Discover the secret of “sticky” apps right here.

Other games help players feel a sense of purpose through something called “peacocking”. Farmville, for example, taps into our innate need to show how good we are at taking care of things. A well-tended garden, expansive city, or impressive theme park visually represent how dutiful and responsible we are. A competitive drive to “look” better than others keeps us coming back for more.  

Farmville: My harvest is more bountiful than yours

Ease of use

Players won’t hang around if your game is full of bugs or difficult to get to grips with.

Sort out any bugs through user testing. When the app’s in beta, have a simple way to report bugs through the app’s interface, the app store, or your website. There’s nothing worse than a frozen screen, or a game that completely crashes, losing all progress.

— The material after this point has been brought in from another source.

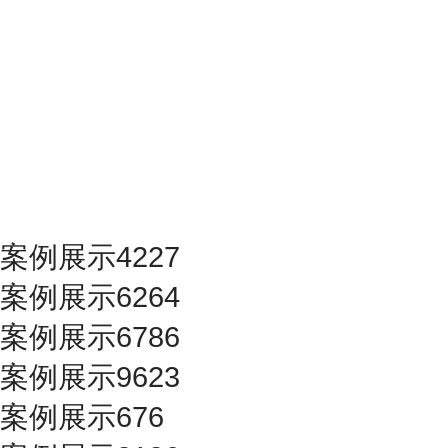
案例展示4227
案例展示6264
案例展示6786
案例展示9623
案例展示676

Ease of use isn’t the same as difficulty level. It essentially asks the question: “how easy is it for a new player to understand the mechanics of the game?” A big part of this comes down to onboarding—how the player is introduced to the game. Is there a tutorial? Do dialogue boxes appear, drawing attention to something? Do you first present the player with the simplest puzzle possible?

This is down to you. Again, Cut the Rope is a good example of effective onboarding. Watch the first minute of this video. You’ll see that the player is launched straight into the gameplay, faced with the simplest puzzle possible and very little text to interrupt the flow of the game.

Develop for yourself

Miyamoto said that he always created games that he himself would enjoy. Don’t make the mistake of looking at the top-rated games in the app store and copying them because you think most people will enjoy yet another version of Candy Crush. Develop something that you’d download.

Make it challenging but not impossible, light on memory, easy to get to grips with, bug-free, original—and give people a reason to come back for more. With these ingredients, you might just be on your way to a great mobile game.